==== ENTRIES SUPPLIED ====

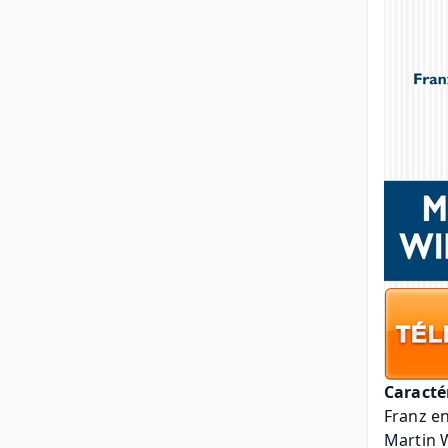
Caracté
Franz e
Martin 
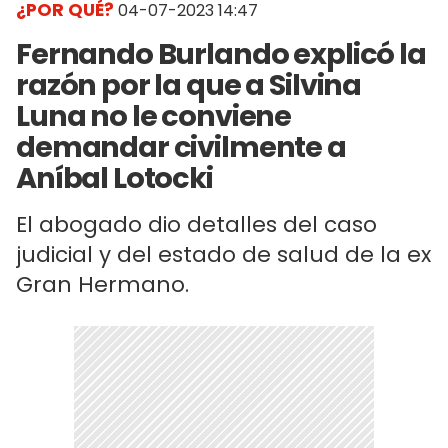
¿POR QUÉ?
04-07-2023 14:47
Fernando Burlando explicó la
razón por la que a Silvina
Luna no le conviene
demandar civilmente a
Aníbal Lotocki
El abogado dio detalles del caso
judicial y del estado de salud de la ex
Gran Hermano.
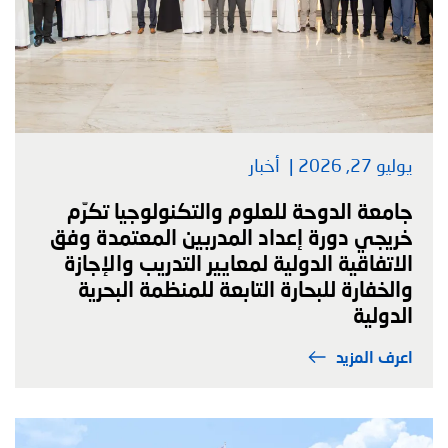
يوليو 27, 2026
أخبار
جامعة الدوحة للعلوم والتكنولوجيا تكرّم
خريجي دورة إعداد المدربين المعتمدة وفق
الاتفاقية الدولية لمعايير التدريب والإجازة
والخفارة للبحارة التابعة للمنظمة البحرية
الدولية
اعرف المزيد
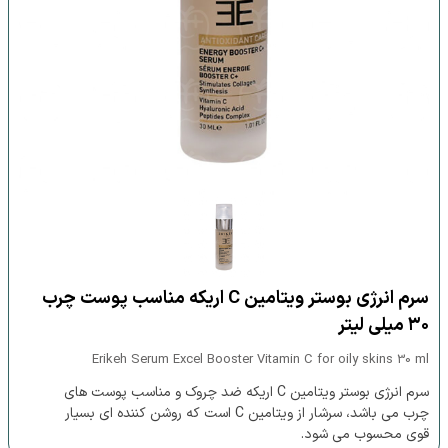
سرم انرژی بوستر ویتامین C اریکه مناسب پوست چرب
۳۰ میلی لیتر
Erikeh Serum Excel Booster Vitamin C for oily skins 30 ml
سرم انرژی بوستر ویتامین C اریکه ضد چروک و مناسب پوست های
چرب می باشد، سرشار از ویتامین C است که روشن کننده ای بسیار
قوی محسوب می شود.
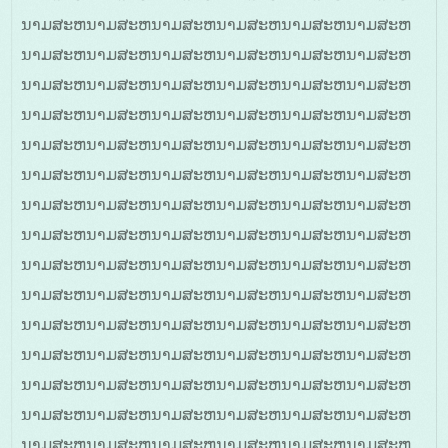
ນາມສະຫນາມສະຫນາມສະຫນາມສະຫນາມສະຫນາມສະຫ
ນາມສະຫນາມສະຫນາມສະຫນາມສະຫນາມສະຫນາມສະຫ
ນາມສະຫນາມສະຫນາມສະຫນາມສະຫນາມສະຫນາມສະຫ
ນາມສະຫນາມສະຫນາມສະຫນາມສະຫນາມສະຫນາມສະຫ
ນາມສະຫນາມສະຫນາມສະຫນາມສະຫນາມສະຫນາມສະຫ
ນາມສະຫນາມສະຫນາມສະຫນາມສະຫນາມສະຫນາມສະຫ
ນາມສະຫນາມສະຫນາມສະຫນາມສະຫນາມສະຫນາມສະຫ
ນາມສະຫນາມສະຫນາມສະຫນາມສະຫນາມສະຫນາມສະຫ
ນາມສະຫນາມສະຫນາມສະຫນາມສະຫນາມສະຫນາມສະຫ
ນາມສະຫນາມສະຫນາມສະຫນາມສະຫນາມສະຫນາມສະຫ
ນາມສະຫນາມສະຫນາມສະຫນາມສະຫນາມສະຫນາມສະຫ
ນາມສະຫນາມສະຫນາມສະຫນາມສະຫນາມສະຫນາມສະຫ
ນາມສະຫນາມສະຫນາມສະຫນາມສະຫນາມສະຫນາມສະຫ
ນາມສະຫນາມສະຫນາມສະຫນາມສະຫນາມສະຫນາມສະຫ
ນາມສະຫນາມສະຫນາມສະຫນາມສະຫນາມສະຫນາມສະຫ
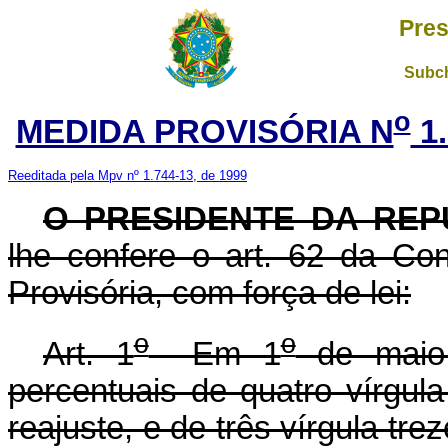
Pres
Subch
o
MEDIDA PROVISÓRIA N
1.
Reeditada pela Mpv nº 1.744-13, de 1999
O PRESIDENTE DA REP
lhe confere o art. 62 da Con
Provisória, com força de lei:
o
o
Art. 1
Em 1
de maio 
percentuais de quatro vírgula
reajuste, e de três vírgula tre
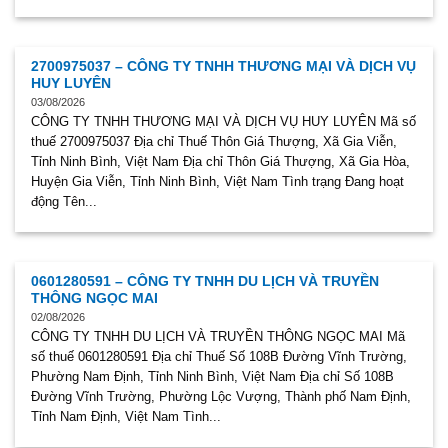
2700975037 – CÔNG TY TNHH THƯƠNG MẠI VÀ DỊCH VỤ
HUY LUYÊN
03/08/2026
CÔNG TY TNHH THƯƠNG MẠI VÀ DỊCH VỤ HUY LUYÊN Mã số
thuế 2700975037 Địa chỉ Thuế Thôn Giá Thượng, Xã Gia Viễn,
Tỉnh Ninh Bình, Việt Nam Địa chỉ Thôn Giá Thượng, Xã Gia Hòa,
Huyện Gia Viễn, Tỉnh Ninh Bình, Việt Nam Tình trạng Đang hoạt
động Tên...
0601280591 – CÔNG TY TNHH DU LỊCH VÀ TRUYỀN
THÔNG NGỌC MAI
02/08/2026
CÔNG TY TNHH DU LỊCH VÀ TRUYỀN THÔNG NGỌC MAI Mã
số thuế 0601280591 Địa chỉ Thuế Số 108B Đường Vĩnh Trường,
Phường Nam Định, Tỉnh Ninh Bình, Việt Nam Địa chỉ Số 108B
Đường Vĩnh Trường, Phường Lộc Vượng, Thành phố Nam Định,
Tỉnh Nam Định, Việt Nam Tình...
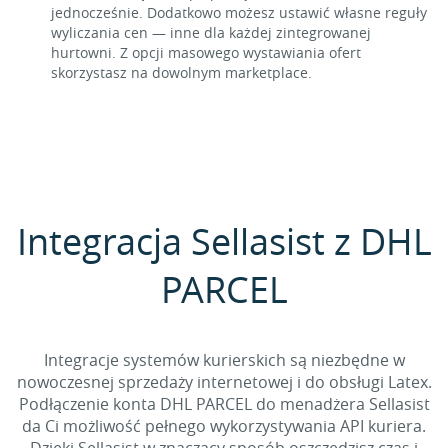
jednocześnie. Dodatkowo możesz ustawić własne reguły
wyliczania cen — inne dla każdej zintegrowanej
hurtowni. Z opcji masowego wystawiania ofert
skorzystasz na dowolnym marketplace.
Integracja Sellasist z DHL
PARCEL
Integracje systemów kurierskich są niezbędne w
nowoczesnej sprzedaży internetowej i do obsługi Latex.
Podłączenie konta DHL PARCEL do menadżera Sellasist
da Ci możliwość pełnego wykorzystywania API kuriera.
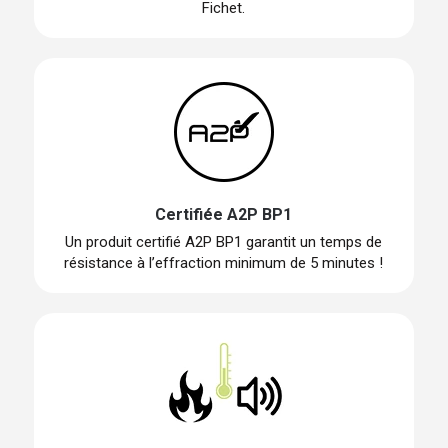
Fichet.
Certifiée A2P BP1
Un produit certifié A2P BP1 garantit un temps de
résistance à l’effraction minimum de 5 minutes !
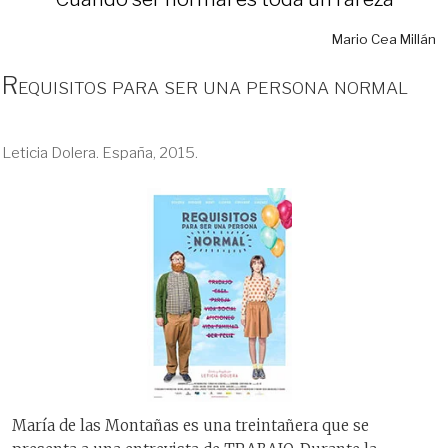
Mario Cea Millán
Requisitos para ser una persona normal
Leticia Dolera. España, 2015.
María de las Montañas es una treintañera que se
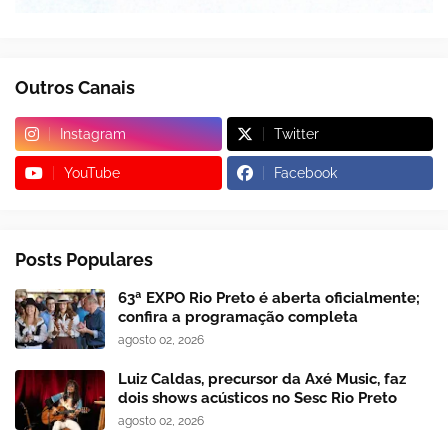
Outros Canais
Instagram
Twitter
YouTube
Facebook
Posts Populares
63ª EXPO Rio Preto é aberta oficialmente;
confira a programação completa
agosto 02, 2026
Luiz Caldas, precursor da Axé Music, faz
dois shows acústicos no Sesc Rio Preto
agosto 02, 2026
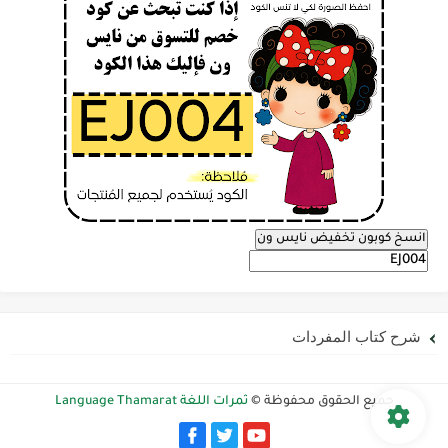
انسخ كوبون تخفيض نايس ون
شرح كتاب المفردات
جميع الحقوق محفوظة ©
ثمرات اللغة Language Thamarat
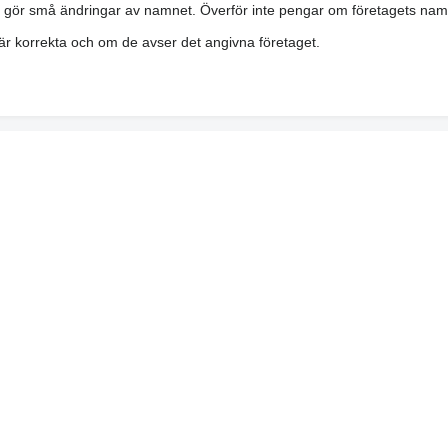
h gör små ändringar av namnet. Överför inte pengar om företagets namn 
a är korrekta och om de avser det angivna företaget.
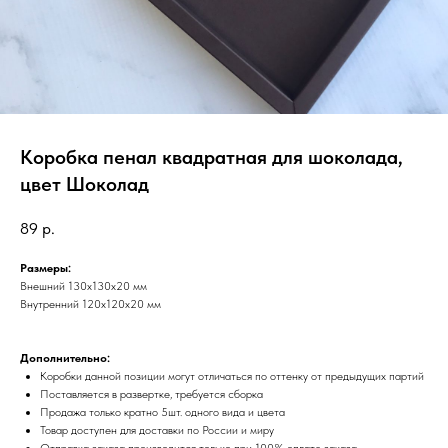
Коробка пенал квадратная для шоколада,
цвет Шоколад
89
р.
Размеры:
Внешний 130х130х20 мм
Внутренний 120х120х20 мм
Дополнительно:
Коробки данной позиции могут отличаться по оттенку от предыдущих партий
Поставляется в развертке, требуется сборка
Продажа только кратно 5шт. одного вида и цвета
Товар доступен для доставки по России и миру
​Отправка заказа производится только при 100% оплате заказа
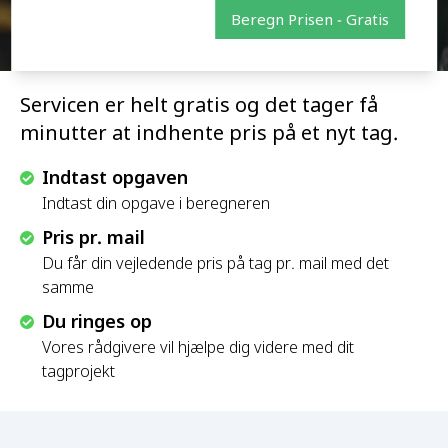
Beregn Prisen - Gratis
Servicen er helt gratis og det tager få
minutter at indhente pris på et nyt tag.
Indtast opgaven
Indtast din opgave i beregneren
Pris pr. mail
Du får din vejledende pris på tag pr. mail med det
samme
Du ringes op
Vores rådgivere vil hjælpe dig videre med dit
tagprojekt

====

*YOUR ASSIGNMENT*. Please count the lines above that contain the string "Tình" and reply with the number alone.

*EXERCISE RESPONSE*. 2